The Changing Room gallery in Stirling organised the first of a series of three perfromance video workshops. I guess if the eight of us who turned up knew in advance what we would be asked to do then some of us might have backed up. But it was challenging. They warned us they wanted to make us feel a bit uncomfortable and they sure did.
We had an exercise akin toi speed dating- two minutes around the group gleaning as much information as we could then we each hd to sit in front of a video camera and perform the character we had created.
We get to see the result next Tuesday.
Just heard today that Glasgow Art Fair has been cancelled. It is being replaced by something called Vault in the autumn which it is claimed will reflect more accurately contemporary art being produced in the city compared to the traditional work offered by galleries showing in the annual Art Fair held in Glasgow Square.

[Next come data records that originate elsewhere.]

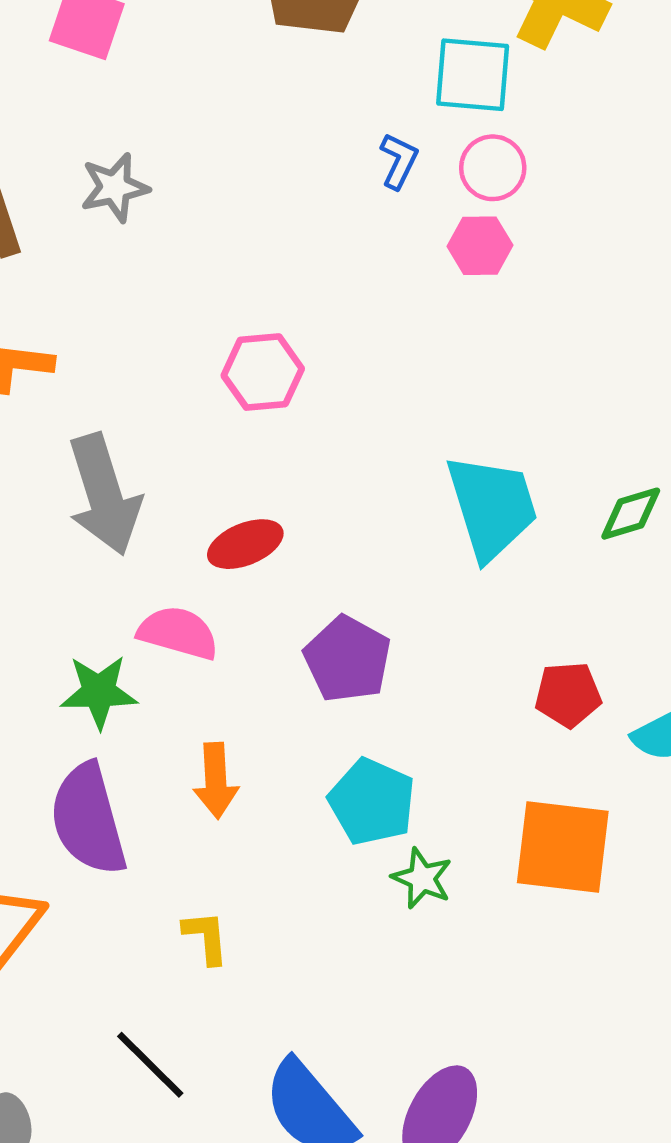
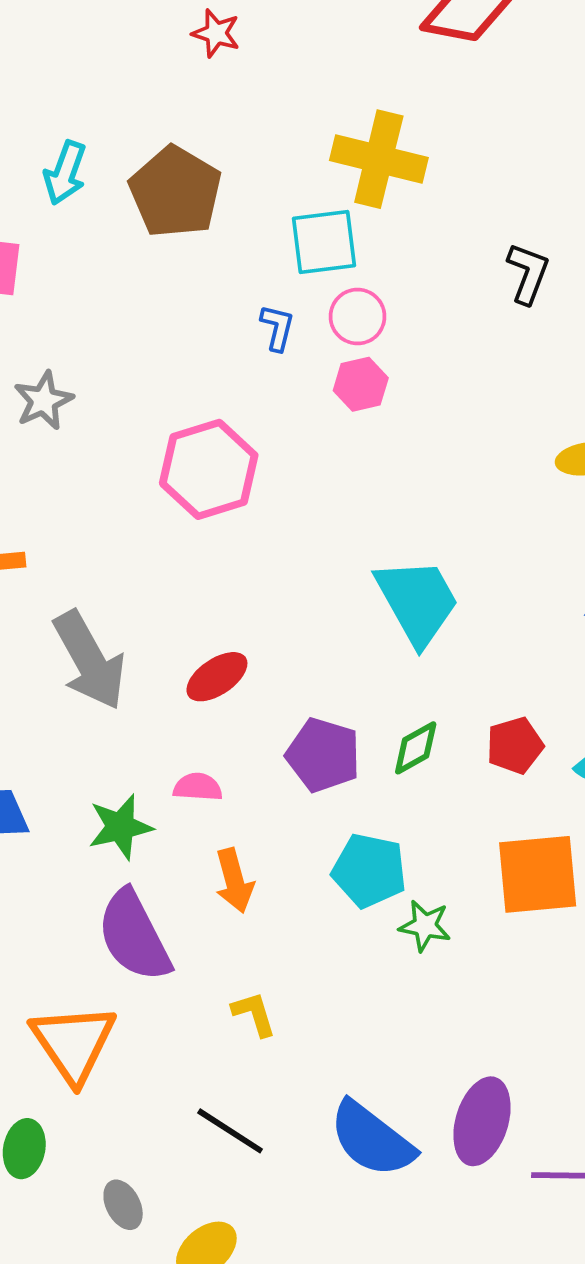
pink hexagon: (263, 372) -> (209, 469), moved, size x1.4
green diamond: (631, 514) -> (416, 748), moved
pink semicircle: (178, 633) -> (198, 787), moved, size x0.7

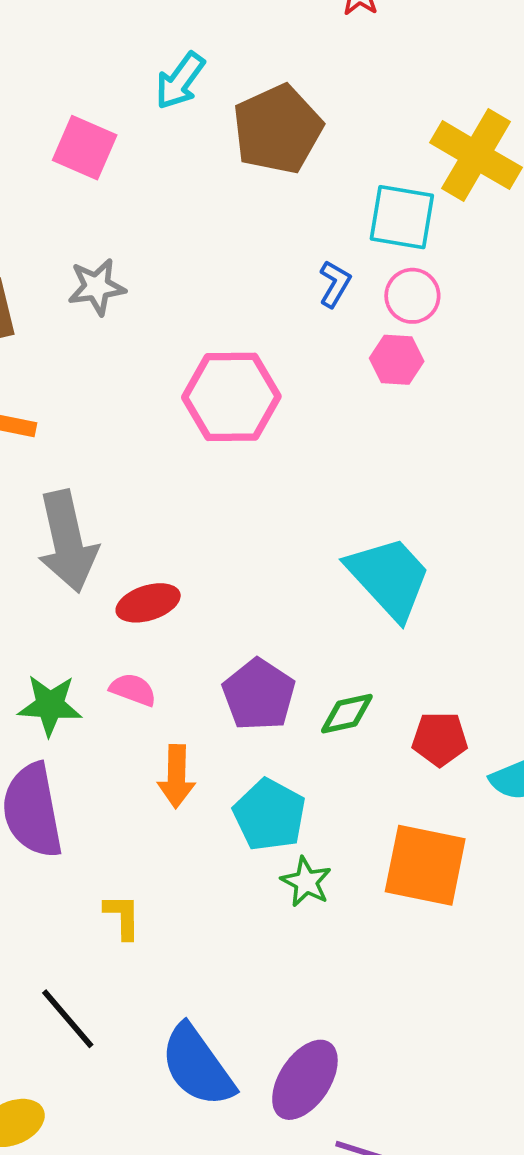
cyan trapezoid: (417, 601) -> (389, 578), turned -30
red ellipse: (217, 677) -> (148, 603), moved
orange arrow: (234, 881) -> (176, 776), moved

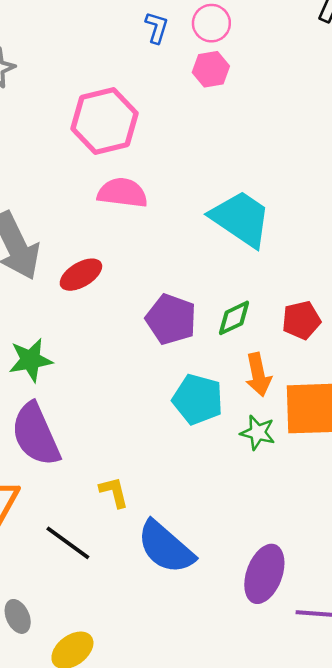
pink semicircle: (133, 690) -> (122, 193), moved, size x1.5
orange arrow: (176, 776) -> (258, 375), moved
green star: (306, 882) -> (258, 433), moved
black line: (68, 1019) -> (68, 543), moved
blue semicircle: (197, 1066) -> (166, 547), moved

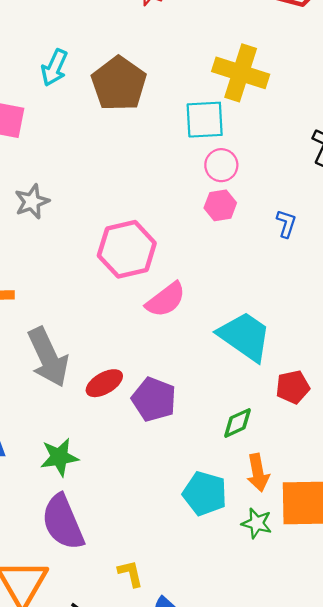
blue L-shape: (157, 27) -> (286, 224), moved
pink semicircle: (122, 193) -> (166, 300), moved, turned 135
purple pentagon: (171, 319) -> (154, 399), moved
red pentagon: (301, 320) -> (293, 387), moved

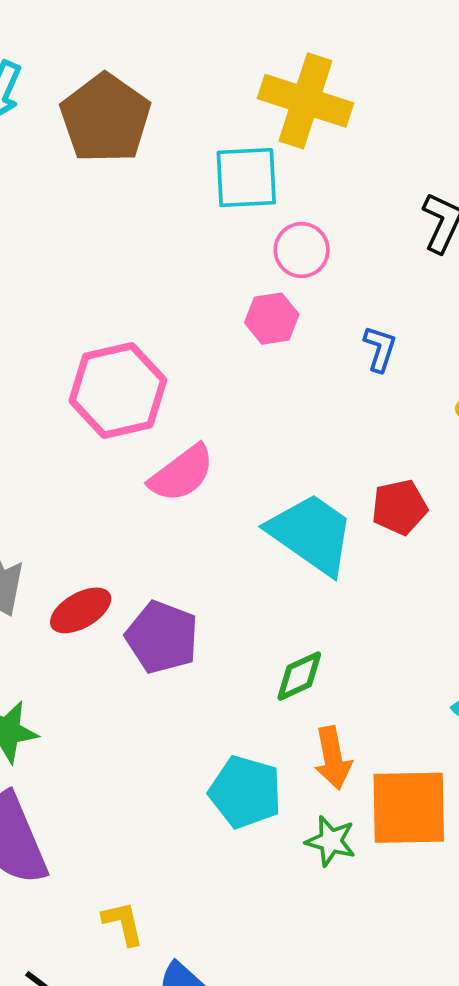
pink circle: (221, 165) -> (302, 250), moved
red pentagon: (293, 387) -> (399, 507), moved

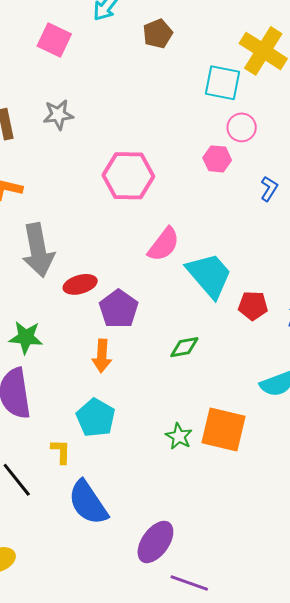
brown pentagon: (105, 118) -> (158, 34), size x0.6
pink semicircle: (182, 473) -> (164, 244), moved, turned -30
red pentagon: (399, 507) -> (253, 306), moved
orange arrow: (333, 758) -> (102, 356), moved
cyan pentagon: (245, 792) -> (96, 418), moved

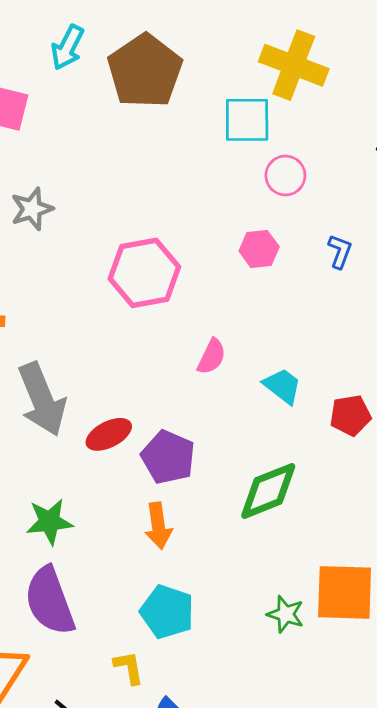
brown pentagon: (158, 34) -> (145, 71), size x1.8
pink hexagon: (217, 159) -> (259, 249), moved
pink semicircle: (164, 244) -> (212, 357), size x0.7
cyan trapezoid: (209, 275) -> (282, 386), size x0.6
green diamond: (184, 347) -> (268, 491), size x1.6

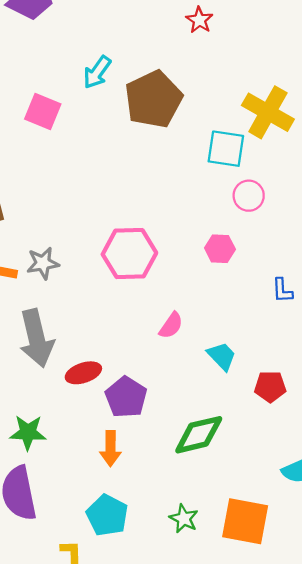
gray star: (32, 209) -> (43, 263), moved
blue L-shape: (340, 251) -> (282, 290), moved, turned 148
green star: (286, 614) -> (184, 519), moved

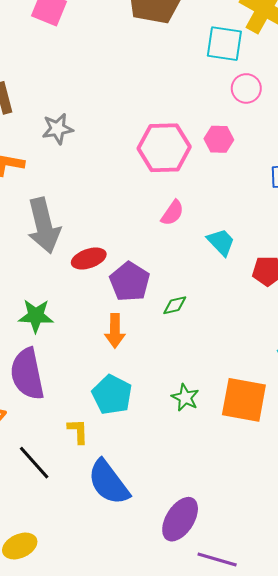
pink hexagon: (129, 254) -> (164, 148), moved
gray star: (43, 263) -> (58, 129), moved
green diamond: (199, 435) -> (175, 305), moved, size x0.5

While this will be a blow to painters it does have the potential to showcase more exciting work being produced in the city.
Meanwhile our brochure for this years Forth Valley Open Studios has finally been signed off by the web designer and its gone to press.

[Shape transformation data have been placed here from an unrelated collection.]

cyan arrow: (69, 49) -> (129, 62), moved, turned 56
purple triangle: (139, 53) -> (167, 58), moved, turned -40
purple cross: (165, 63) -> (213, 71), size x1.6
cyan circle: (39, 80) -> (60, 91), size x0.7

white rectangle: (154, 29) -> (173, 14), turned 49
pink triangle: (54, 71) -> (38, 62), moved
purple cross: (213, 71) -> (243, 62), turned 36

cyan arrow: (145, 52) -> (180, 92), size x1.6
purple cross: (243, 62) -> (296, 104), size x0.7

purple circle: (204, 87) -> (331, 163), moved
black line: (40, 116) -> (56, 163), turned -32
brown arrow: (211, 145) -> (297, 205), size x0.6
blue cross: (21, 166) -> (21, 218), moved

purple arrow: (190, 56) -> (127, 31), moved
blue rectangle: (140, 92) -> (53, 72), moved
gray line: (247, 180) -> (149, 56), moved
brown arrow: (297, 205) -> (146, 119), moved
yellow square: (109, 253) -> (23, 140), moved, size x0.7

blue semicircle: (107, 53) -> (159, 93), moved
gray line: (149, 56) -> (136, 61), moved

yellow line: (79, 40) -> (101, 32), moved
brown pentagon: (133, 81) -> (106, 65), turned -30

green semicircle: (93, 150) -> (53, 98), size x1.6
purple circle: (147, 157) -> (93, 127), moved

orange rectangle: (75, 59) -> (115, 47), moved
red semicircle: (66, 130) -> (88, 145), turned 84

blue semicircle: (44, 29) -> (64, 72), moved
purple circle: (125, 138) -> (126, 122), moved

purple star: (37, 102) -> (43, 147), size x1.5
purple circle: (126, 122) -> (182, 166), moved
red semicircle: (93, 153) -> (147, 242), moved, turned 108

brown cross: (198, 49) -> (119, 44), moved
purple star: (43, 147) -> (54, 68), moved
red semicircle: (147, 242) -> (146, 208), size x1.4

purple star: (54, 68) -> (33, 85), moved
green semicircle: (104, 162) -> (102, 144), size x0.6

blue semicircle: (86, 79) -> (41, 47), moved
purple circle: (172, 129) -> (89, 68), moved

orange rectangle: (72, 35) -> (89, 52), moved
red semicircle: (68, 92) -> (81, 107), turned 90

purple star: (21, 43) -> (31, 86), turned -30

Despite all our plans to be well ahead we have found ourselves slipping back and we now only have six weeks to the event which starts on June 11.
We have over 100 artists and 71 venues participating so we are confident that once again it will be a success.

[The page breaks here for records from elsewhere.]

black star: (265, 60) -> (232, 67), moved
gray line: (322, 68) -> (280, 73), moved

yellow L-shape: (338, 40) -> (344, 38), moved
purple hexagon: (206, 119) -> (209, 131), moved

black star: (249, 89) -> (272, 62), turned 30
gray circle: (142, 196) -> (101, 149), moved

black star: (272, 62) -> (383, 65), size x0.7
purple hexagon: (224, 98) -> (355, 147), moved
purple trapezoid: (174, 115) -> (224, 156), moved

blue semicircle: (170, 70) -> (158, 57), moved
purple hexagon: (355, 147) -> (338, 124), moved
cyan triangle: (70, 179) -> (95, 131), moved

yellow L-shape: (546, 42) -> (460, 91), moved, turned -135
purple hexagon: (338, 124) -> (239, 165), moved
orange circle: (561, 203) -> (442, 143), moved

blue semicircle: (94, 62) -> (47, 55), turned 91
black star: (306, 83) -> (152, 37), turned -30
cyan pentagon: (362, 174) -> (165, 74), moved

This is an artist led initiative with no public funding. We rely totally on income from artists who pay £75 to go in the brochure.
This is backed up with a limited amount of revenue from advertising . None of us on the committee like the idea of selling adverts so it is a miracle we have any at all.
I am interested in how we communicate in the digital age when everything is free and instant.
So, during a recent visit to the Caribbean I kept a travel blog and discovered a whole new sub-culture- on the internet: an amazing collection of multi-media travel blogs on
http://www.travelblog.org/
Check out my travel blog on:
http://www.travelblog.org/Bloggers/Titchtwitter/
What struck me about these blogs was not only their authenticity but the freshness the writers, mostly young people on gap years, brought to the subject.
In my former life as a journalist, before I went to Glasgow School of Art, I had occasionally been offered what was known in the trade as “freebies” invitations to travel abroad. These were all carefully orchestrated so that you only saw the best of the country. Our travel reports were inevitably sanitised. There was an unspoken understanding between newspapers and travel companies that if you wrote anything that was highly critical you wouldn’t be asked again.
Of course the visits were so carefully managed by PR people you rarely got to see anything they didn’t want you to anyway. ( We are talking about travel writing not political journalism).